Inference Endpoints Issues

Since yesterday, we’ve been having issues with dedicated inference endpoints. We have two models continuously deployed on dedicated endpoints on an organization account.

Yesterday at 10.00 AM UTC the endpoints were suddenly paused, with the latest update attributed to “admin”. At the same time, the endpoints WebUI displayed the error: “There was an error while fetching your endpoints.”

I tried logging out and back in, at which point I was presented with an authorization screen, asking me to permit Inference Endpoints to access my (and the organization’s) HuggingFace account.

After granting access (~10.30 AM UTC) I was able to see the endpoints, and manually restart them. Both the WebUI and the Endpoints’ API continued to work fine yesterday.

The WebUI was again rendered inaccessible today (seen at ~8.20 AM UTC), displaying the “There was an error while fetching your endpoints.” error on the organization’s dedicated endpoints. The issue seems to have resolved at ~8.50. This time, the endpoints were not paused but continued to work through the WebUI outage.

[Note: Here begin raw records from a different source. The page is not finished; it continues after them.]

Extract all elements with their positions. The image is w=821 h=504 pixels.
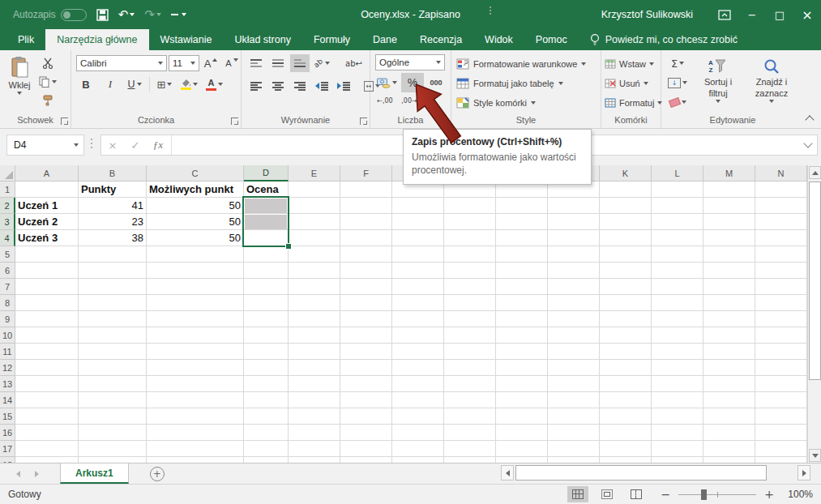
tab-pomoc[interactable]: Pomoc	[524, 29, 579, 50]
cell-K16[interactable]	[600, 425, 652, 441]
zoom-out-button[interactable]: −	[661, 488, 671, 501]
cell-G11[interactable]	[392, 344, 444, 360]
cell-A7[interactable]	[15, 279, 79, 295]
cell-E12[interactable]	[289, 360, 340, 376]
cell-E11[interactable]	[289, 344, 340, 360]
cell-B4[interactable]: 38	[79, 230, 147, 246]
cell-F5[interactable]	[340, 246, 392, 263]
cell-N3[interactable]	[755, 214, 807, 230]
cell-D6[interactable]	[244, 263, 289, 279]
align-center-button[interactable]	[268, 77, 288, 95]
cell-K1[interactable]	[600, 182, 652, 198]
cell-J14[interactable]	[548, 392, 600, 408]
cell-B3[interactable]: 23	[79, 214, 147, 230]
cell-H3[interactable]	[444, 214, 496, 230]
cell-N14[interactable]	[755, 392, 807, 408]
column-header-E[interactable]: E	[289, 165, 340, 182]
cell-A10[interactable]	[15, 327, 79, 344]
cell-C4[interactable]: 50	[147, 230, 244, 246]
cell-M18[interactable]	[703, 457, 755, 463]
orientation-button[interactable]: ab	[312, 54, 331, 72]
cell-D1[interactable]: Ocena	[244, 182, 289, 198]
tab-recenzja[interactable]: Recenzja	[408, 29, 473, 50]
cell-K6[interactable]	[600, 263, 652, 279]
cell-H17[interactable]	[444, 441, 496, 457]
cell-F13[interactable]	[340, 376, 392, 392]
row-header-8[interactable]: 8	[0, 295, 15, 311]
format-as-table-button[interactable]: Formatuj jako tabelę	[453, 74, 601, 93]
cell-C1[interactable]: Możliwych punkt	[147, 182, 244, 198]
cell-A13[interactable]	[15, 376, 79, 392]
cell-F4[interactable]	[340, 230, 392, 246]
cell-G18[interactable]	[392, 457, 444, 463]
fill-color-button[interactable]	[179, 75, 199, 93]
cell-C10[interactable]	[147, 327, 244, 344]
cell-M4[interactable]	[703, 230, 755, 246]
conditional-formatting-button[interactable]: Formatowanie warunkowe	[453, 54, 601, 74]
cell-C11[interactable]	[147, 344, 244, 360]
cancel-button[interactable]: ×	[101, 139, 124, 152]
cell-M6[interactable]	[703, 263, 755, 279]
cell-K13[interactable]	[600, 376, 652, 392]
decrease-decimal-button[interactable]: ←,00	[375, 95, 395, 108]
cell-I3[interactable]	[496, 214, 548, 230]
cell-H10[interactable]	[444, 327, 496, 344]
cell-F6[interactable]	[340, 263, 392, 279]
row-header-10[interactable]: 10	[0, 327, 15, 344]
cell-F16[interactable]	[340, 425, 392, 441]
next-sheet-icon[interactable]	[35, 471, 39, 477]
column-header-M[interactable]: M	[703, 165, 755, 182]
cell-J2[interactable]	[548, 198, 600, 214]
cell-N11[interactable]	[755, 344, 807, 360]
cell-G6[interactable]	[392, 263, 444, 279]
cell-L7[interactable]	[652, 279, 703, 295]
cell-K3[interactable]	[600, 214, 652, 230]
cell-I4[interactable]	[496, 230, 548, 246]
align-middle-button[interactable]	[268, 54, 288, 72]
cell-L1[interactable]	[652, 182, 703, 198]
close-button[interactable]: ×	[793, 0, 821, 29]
cell-K11[interactable]	[600, 344, 652, 360]
cell-B17[interactable]	[79, 441, 147, 457]
cell-F11[interactable]	[340, 344, 392, 360]
new-sheet-button[interactable]: +	[150, 467, 165, 481]
cell-D12[interactable]	[244, 360, 289, 376]
cell-E1[interactable]	[289, 182, 340, 198]
cell-K9[interactable]	[600, 311, 652, 327]
cell-D10[interactable]	[244, 327, 289, 344]
cell-N10[interactable]	[755, 327, 807, 344]
cell-J11[interactable]	[548, 344, 600, 360]
cell-K18[interactable]	[600, 457, 652, 463]
cell-G13[interactable]	[392, 376, 444, 392]
cell-F17[interactable]	[340, 441, 392, 457]
cell-D5[interactable]	[244, 246, 289, 263]
cell-A18[interactable]	[15, 457, 79, 463]
cell-D11[interactable]	[244, 344, 289, 360]
cell-M14[interactable]	[703, 392, 755, 408]
cell-A8[interactable]	[15, 295, 79, 311]
cell-A4[interactable]: Uczeń 3	[15, 230, 79, 246]
cell-B1[interactable]: Punkty	[79, 182, 147, 198]
row-header-4[interactable]: 4	[0, 230, 15, 246]
cell-B2[interactable]: 41	[79, 198, 147, 214]
cell-M17[interactable]	[703, 441, 755, 457]
cell-A12[interactable]	[15, 360, 79, 376]
cell-B5[interactable]	[79, 246, 147, 263]
tab-narzędzia-główne[interactable]: Narzędzia główne	[45, 29, 148, 50]
cell-G14[interactable]	[392, 392, 444, 408]
cell-E10[interactable]	[289, 327, 340, 344]
cell-H5[interactable]	[444, 246, 496, 263]
italic-button[interactable]: I	[100, 75, 120, 93]
tab-plik[interactable]: Plik	[6, 29, 45, 50]
cell-E17[interactable]	[289, 441, 340, 457]
borders-button[interactable]: ⊞	[155, 75, 174, 93]
cell-A5[interactable]	[15, 246, 79, 263]
cell-styles-button[interactable]: Style komórki	[453, 93, 601, 113]
zoom-slider[interactable]	[678, 494, 756, 495]
cell-A9[interactable]	[15, 311, 79, 327]
font-size-combo[interactable]: 11	[169, 55, 199, 71]
cell-F9[interactable]	[340, 311, 392, 327]
increase-decimal-button[interactable]: ,00→	[400, 95, 419, 108]
cell-L3[interactable]	[652, 214, 703, 230]
cell-N2[interactable]	[755, 198, 807, 214]
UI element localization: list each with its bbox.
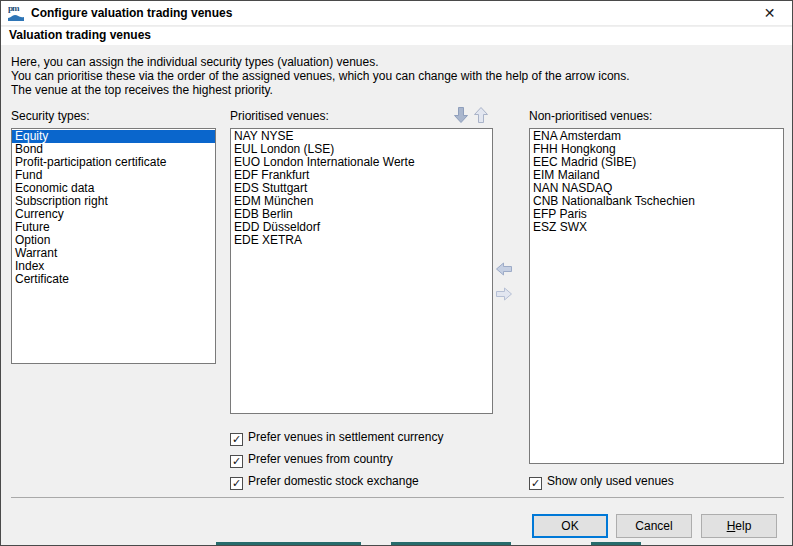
security-types-label: Security types: — [11, 109, 90, 123]
prioritised-venues-label: Prioritised venues: — [230, 109, 329, 123]
prefer-domestic-stock-exchange-checkbox[interactable]: ✓Prefer domestic stock exchange — [230, 474, 419, 488]
show-only-used-venues-checkbox[interactable]: ✓Show only used venues — [529, 474, 674, 488]
dialog-header: Valuation trading venues — [1, 27, 792, 45]
pm-app-icon: pm — [8, 5, 24, 21]
checkbox-label: Show only used venues — [547, 474, 674, 488]
ok-button[interactable]: OK — [532, 514, 608, 538]
move-left-button[interactable] — [495, 262, 513, 279]
page-title: Valuation trading venues — [9, 28, 151, 42]
arrow-right-icon — [495, 287, 513, 301]
background-bleed-segment — [391, 542, 511, 546]
window-title: Configure valuation trading venues — [31, 1, 232, 26]
description-line-2: You can prioritise these via the order o… — [11, 69, 630, 83]
move-right-button[interactable] — [495, 287, 513, 304]
pm-icon-wave — [8, 13, 24, 21]
background-bleed-segment — [591, 542, 641, 546]
checkbox-checked-icon: ✓ — [529, 477, 542, 490]
title-bar: pm Configure valuation trading venues ✕ — [1, 1, 792, 26]
background-bleed-segment — [216, 542, 361, 546]
security-types-listbox[interactable]: EquityBondProfit-participation certifica… — [11, 128, 216, 364]
arrow-down-icon — [453, 106, 469, 124]
non-prioritised-venues-listbox[interactable]: ENA AmsterdamFHH HongkongEEC Madrid (SIB… — [529, 128, 784, 464]
arrow-up-icon — [473, 106, 489, 124]
arrow-left-icon — [495, 262, 513, 276]
description-line-3: The venue at the top receives the highes… — [11, 83, 630, 97]
prioritised-venues-listbox[interactable]: NAY NYSEEUL London (LSE)EUO London Inter… — [230, 128, 493, 414]
description-line-1: Here, you can assign the individual secu… — [11, 55, 630, 69]
checkbox-label: Prefer venues in settlement currency — [248, 430, 443, 444]
checkbox-checked-icon: ✓ — [230, 433, 243, 446]
list-item[interactable]: Profit-participation certificate — [12, 156, 215, 169]
list-item[interactable]: ESZ SWX — [530, 221, 783, 234]
prefer-settlement-currency-checkbox[interactable]: ✓Prefer venues in settlement currency — [230, 430, 443, 444]
list-item[interactable]: EDE XETRA — [231, 234, 492, 247]
help-label-rest: elp — [735, 519, 751, 533]
move-down-button[interactable] — [453, 106, 469, 127]
pm-icon-text: pm — [8, 5, 19, 13]
checkbox-checked-icon: ✓ — [230, 455, 243, 468]
close-icon: ✕ — [764, 5, 776, 21]
checkbox-label: Prefer venues from country — [248, 452, 393, 466]
checkbox-label: Prefer domestic stock exchange — [248, 474, 419, 488]
non-prioritised-venues-label: Non-prioritised venues: — [529, 109, 652, 123]
configure-valuation-trading-venues-dialog: pm Configure valuation trading venues ✕ … — [0, 0, 793, 546]
bottom-separator — [11, 497, 784, 498]
description-text: Here, you can assign the individual secu… — [11, 55, 630, 97]
list-item[interactable]: Certificate — [12, 273, 215, 286]
prefer-venues-from-country-checkbox[interactable]: ✓Prefer venues from country — [230, 452, 393, 466]
checkbox-checked-icon: ✓ — [230, 477, 243, 490]
move-up-button[interactable] — [473, 106, 489, 127]
cancel-button[interactable]: Cancel — [616, 514, 692, 538]
help-button[interactable]: Help — [701, 514, 777, 538]
close-button[interactable]: ✕ — [747, 1, 792, 26]
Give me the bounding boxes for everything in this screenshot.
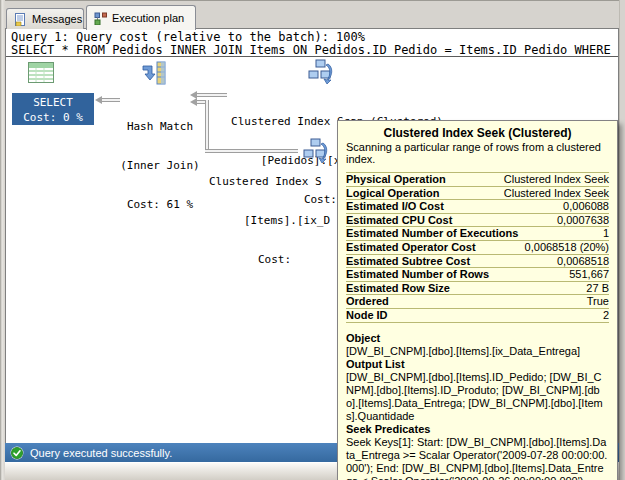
select-node[interactable]: SELECT Cost: 0 % xyxy=(12,93,94,125)
table-row: Estimated Number of Rows551,667 xyxy=(346,268,609,282)
index-seek-cost: Cost: xyxy=(258,253,330,266)
select-node-cost: Cost: 0 % xyxy=(12,110,94,125)
section-text-object: [DW_BI_CNPM].[dbo].[Items].[ix_Data_Entr… xyxy=(346,345,609,358)
arrow-shaft xyxy=(197,93,227,97)
tab-messages-label: Messages xyxy=(32,13,82,25)
result-grid-icon xyxy=(26,60,56,86)
tooltip-properties-table: Physical OperationClustered Index Seek L… xyxy=(346,172,609,323)
select-node-title: SELECT xyxy=(12,95,94,110)
table-row: Estimated I/O Cost0,006088 xyxy=(346,200,609,214)
table-row: Estimated Operator Cost0,0068518 (20%) xyxy=(346,241,609,255)
tooltip-title: Clustered Index Seek (Clustered) xyxy=(346,126,609,140)
execution-plan-tab-icon xyxy=(94,12,108,25)
table-row: Node ID2 xyxy=(346,309,609,323)
tab-execution-plan[interactable]: Execution plan xyxy=(86,5,196,30)
query-statement-line: SELECT * FROM Pedidos INNER JOIN Items O… xyxy=(11,43,618,57)
messages-tab-icon xyxy=(14,13,28,26)
clustered-index-seek-node[interactable]: Clustered Index S [Items].[ix_D Cost: xyxy=(209,149,330,292)
table-row: Physical OperationClustered Index Seek xyxy=(346,173,609,187)
tab-messages[interactable]: Messages xyxy=(6,8,84,29)
table-row: Logical OperationClustered Index Seek xyxy=(346,187,609,201)
table-row: Estimated Row Size27 B xyxy=(346,282,609,296)
arrow-shaft-vertical xyxy=(205,100,209,153)
table-row: Estimated Number of Executions1 xyxy=(346,227,609,241)
success-check-icon xyxy=(10,446,24,460)
section-heading-object: Object xyxy=(346,332,609,345)
table-row: Estimated CPU Cost0,0007638 xyxy=(346,214,609,228)
arrow-to-select xyxy=(95,96,102,104)
window-left-edge xyxy=(0,0,5,480)
hash-match-node[interactable]: Hash Match (Inner Join) Cost: 61 % xyxy=(116,94,204,237)
section-text-seek-predicates: Seek Keys[1]: Start: [DW_BI_CNPM].[dbo].… xyxy=(346,436,609,480)
clustered-index-scan-icon xyxy=(306,58,336,85)
hash-match-cost: Cost: 61 % xyxy=(116,198,204,211)
section-text-output-list: [DW_BI_CNPM].[dbo].[Items].ID_Pedido; [D… xyxy=(346,371,609,423)
hash-match-title: Hash Match xyxy=(116,120,204,133)
operator-tooltip: Clustered Index Seek (Clustered) Scannin… xyxy=(337,120,618,480)
table-row: OrderedTrue xyxy=(346,295,609,309)
hash-match-icon xyxy=(139,59,169,87)
hash-match-subtitle: (Inner Join) xyxy=(116,159,204,172)
query-cost-line: Query 1: Query cost (relative to the bat… xyxy=(11,30,365,44)
section-heading-seek-predicates: Seek Predicates xyxy=(346,423,609,436)
table-row: Estimated Subtree Cost0,0068518 xyxy=(346,255,609,269)
ssms-execution-plan-window: Messages Execution plan Query 1: Query c… xyxy=(0,0,625,480)
tooltip-description: Scanning a particular range of rows from… xyxy=(346,141,609,165)
index-seek-title: Clustered Index S xyxy=(209,175,330,188)
status-message: Query executed successfully. xyxy=(30,447,172,459)
query-cost-header: Query 1: Query cost (relative to the bat… xyxy=(6,29,618,57)
tooltip-detail-sections: Object [DW_BI_CNPM].[dbo].[Items].[ix_Da… xyxy=(346,332,609,480)
tab-execution-plan-label: Execution plan xyxy=(112,12,184,24)
section-heading-output-list: Output List xyxy=(346,358,609,371)
arrow-to-hash-match-bottom xyxy=(190,98,197,106)
window-right-edge xyxy=(619,0,625,480)
index-seek-object: [Items].[ix_D xyxy=(244,214,330,227)
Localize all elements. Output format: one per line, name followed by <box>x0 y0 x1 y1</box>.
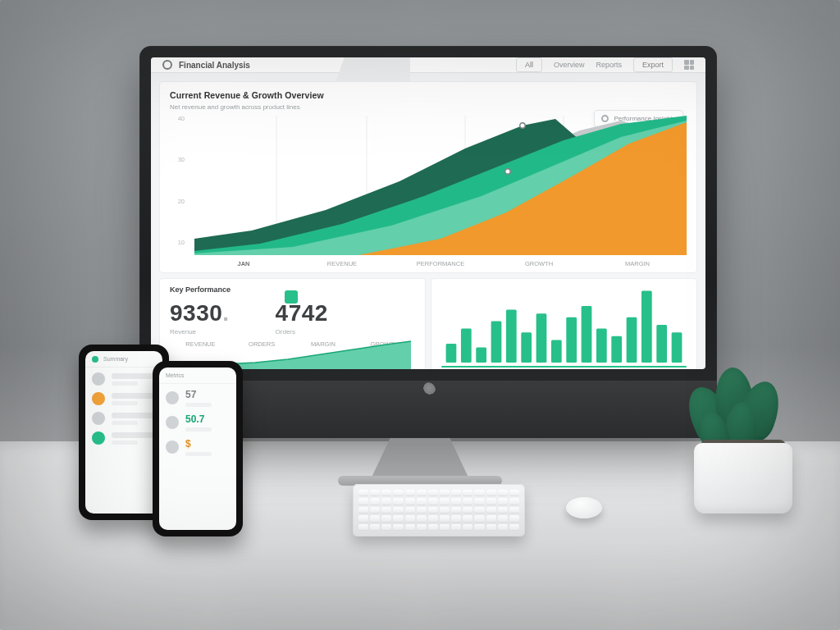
svg-rect-13 <box>551 340 562 363</box>
list-item[interactable] <box>92 431 156 445</box>
main-chart-xaxis: JAN REVENUE PERFORMANCE GROWTH MARGIN <box>194 260 687 267</box>
phone-front: Metrics 5750.7$ <box>153 361 243 536</box>
svg-rect-19 <box>641 291 652 363</box>
nav-overview[interactable]: Overview <box>554 61 585 69</box>
nav-export[interactable]: Export <box>633 57 673 72</box>
list-item[interactable]: 57 <box>166 389 230 407</box>
key-row <box>358 524 519 531</box>
brand-logo-icon <box>162 60 172 70</box>
kpi-a: 9330. Revenue <box>170 300 230 336</box>
nav-reports[interactable]: Reports <box>596 61 622 69</box>
list-item[interactable] <box>92 372 156 386</box>
kpi-b-value: 4742 <box>276 300 328 326</box>
dashboard-screen: Financial Analysis All Overview Reports … <box>151 57 705 369</box>
top-nav: All Overview Reports Export <box>516 57 694 72</box>
bullet-icon <box>92 431 105 445</box>
bullet-icon <box>92 412 105 425</box>
main-chart-panel: Current Revenue & Growth Overview Net re… <box>159 81 697 273</box>
bars-baseline <box>441 366 687 368</box>
list-item[interactable]: 50.7 <box>166 413 230 431</box>
bullet-icon <box>166 441 179 454</box>
metric-value: $ <box>185 438 230 450</box>
list-item[interactable] <box>92 392 156 405</box>
bullet-icon <box>166 391 179 404</box>
metric-value: 50.7 <box>185 413 230 425</box>
metric-value: 57 <box>185 389 230 400</box>
kpi-b: 4742 Orders <box>276 300 328 336</box>
svg-rect-17 <box>611 336 622 363</box>
phone-b-header: Metrics <box>159 368 236 384</box>
status-dot-icon <box>92 356 98 363</box>
phone-b-list: 5750.7$ <box>159 384 236 530</box>
svg-point-4 <box>520 123 525 128</box>
apps-icon[interactable] <box>684 60 694 70</box>
plant-pot <box>694 443 792 514</box>
key-row <box>358 490 519 496</box>
keyboard <box>353 484 525 536</box>
key-row <box>358 515 519 522</box>
nav-pill[interactable]: All <box>516 57 542 72</box>
svg-rect-15 <box>582 306 592 363</box>
xtick: GROWTH <box>490 260 588 267</box>
list-item[interactable]: $ <box>166 438 230 456</box>
kpi-a-value: 9330. <box>170 300 230 326</box>
kpi-a-label: Revenue <box>170 328 230 336</box>
main-chart-title: Current Revenue & Growth Overview <box>170 90 687 100</box>
bottom-row: Key Performance 9330. Revenue 4742 Order… <box>159 278 697 369</box>
svg-rect-7 <box>461 329 472 363</box>
key-row <box>358 507 519 514</box>
svg-rect-20 <box>656 325 667 363</box>
kpi-values: 9330. Revenue 4742 Orders <box>170 300 415 336</box>
topbar: Financial Analysis All Overview Reports … <box>151 57 705 73</box>
main-chart-plot <box>194 116 687 255</box>
svg-rect-11 <box>521 332 532 363</box>
svg-rect-8 <box>476 348 486 363</box>
phone-b-title: Metrics <box>166 372 185 378</box>
area-chart-icon <box>194 116 687 255</box>
svg-rect-6 <box>446 344 457 363</box>
svg-rect-12 <box>536 313 547 363</box>
svg-point-5 <box>505 169 510 174</box>
svg-rect-18 <box>627 317 637 363</box>
ytick: 40 <box>168 115 185 122</box>
kpi-b-label: Orders <box>276 328 328 336</box>
content-grid: Current Revenue & Growth Overview Net re… <box>151 73 705 369</box>
svg-rect-10 <box>506 310 517 363</box>
bullet-icon <box>166 416 179 429</box>
xtick: PERFORMANCE <box>391 260 490 267</box>
svg-rect-14 <box>566 317 577 363</box>
svg-rect-16 <box>596 329 607 363</box>
brand-label: Financial Analysis <box>179 61 250 70</box>
bullet-icon <box>92 372 105 386</box>
phone-a-list <box>85 368 162 514</box>
brand[interactable]: Financial Analysis <box>162 60 250 70</box>
phone-a-header: Summary <box>85 351 162 368</box>
kpi-marker-icon <box>285 290 298 304</box>
key-row <box>358 498 519 504</box>
ytick: 30 <box>168 156 185 163</box>
ytick: 10 <box>168 239 185 246</box>
svg-rect-9 <box>491 321 502 363</box>
bars-panel <box>431 278 697 369</box>
bullet-icon <box>92 392 105 405</box>
xtick: JAN <box>194 260 293 267</box>
xtick: MARGIN <box>588 260 687 267</box>
monitor-stand <box>371 433 469 479</box>
phone-a-title: Summary <box>103 356 128 362</box>
ytick: 20 <box>168 198 185 205</box>
bar-chart-icon <box>441 287 687 363</box>
kpi-panel: Key Performance 9330. Revenue 4742 Order… <box>159 278 426 369</box>
mouse <box>566 497 602 518</box>
main-chart-yaxis: 40 30 20 10 <box>168 115 185 246</box>
bars-plot <box>441 287 687 363</box>
list-item[interactable] <box>92 412 156 425</box>
xtick: REVENUE <box>293 260 391 267</box>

Additionally, each time I log out and log in again I’m always asked to authorize Inference Endpoints’ access to HuggingFace account data. Not sure how relevant the authorization issue is to the WebUI errors, could be just a coincidence.

Hi @nikos-ir thanks for reporting this! We had recently applied a change to our infrastructure that unfortunately impacted Endpoints - we’re very sorry for this disruption. We’ve since applied a fix and are looking at further solutions to help mitigate impacts like these in the future. Let us know if you’re still running into issues!

@meganariley You are still far away from running stable, see Inference API down? - #11 by nielsr

Please, provide Feedback to the users when you are fixing things and when you think things are fixed. It is really hard to give you reproducible bug reports when the production stage changes within minutes. Do the bug fixing on a separate stage before pushing it to production.